When Voltaire (1694-1778) returned to Paris in February 1778 from decades of exile in Switzerland, he was met with tumultuous welcome in the streets of Paris. Crowds pulled his carriage and surrounded his house, clamoring for a glimpse of this skeptical philosophe, who was a playwright, novelist, historian, satirist, champion of the oppressed—and the century's greatest wit. He was eighty-four years old, and the exertion killed him before the end of May.

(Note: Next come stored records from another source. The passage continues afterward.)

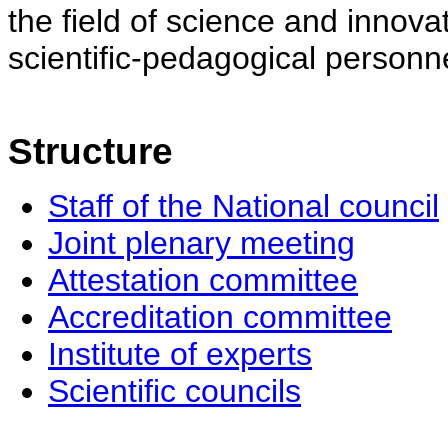
the field of science and innovat
scientific-pedagogical personne
Structure
Staff of the National council
Joint plenary meeting
Attestation committee
Accreditation committee
Institute of experts
Scientific councils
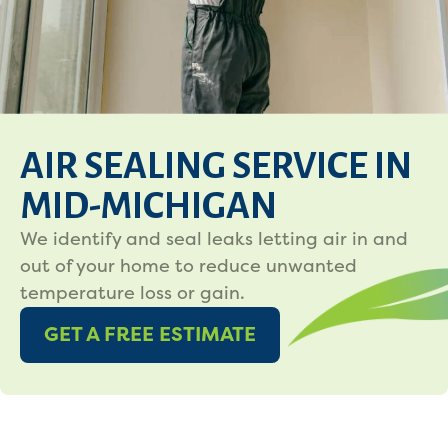
AIR SEALING SERVICE IN
MID-MICHIGAN
We identify and seal leaks letting air in and
out of your home to reduce unwanted
temperature loss or gain.
GET A FREE ESTIMATE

During those few months Voltaire sat several times for Houdon, who portrayed him in busts and as a seated figure, in classical drapery and contemporary dress. Voltaire became Houdon's most popular subject and one of his most compelling characterizations. This version, which is the simplest, seems also the closest to life. Its realism—sagging skin and bald head—has the austere truth of portrait busts from republican Rome. This conception was probably the basis for other interpretations. Voltaire's expression seems to change as the light, or our point of view, shifts. By turns he is wise or sarcastic, understanding or impatient, engaged or introspective. But always, his features, especially his eyes, are animated by intelligence and wit. Houdon developed an effective way to capture the depth and glint of an eye in stone. Within the hollow iris, spokes radiate from a deeply drilled pupil, and just under the lid, Houdon left a tiny peg of stone to suggest the reflection of light.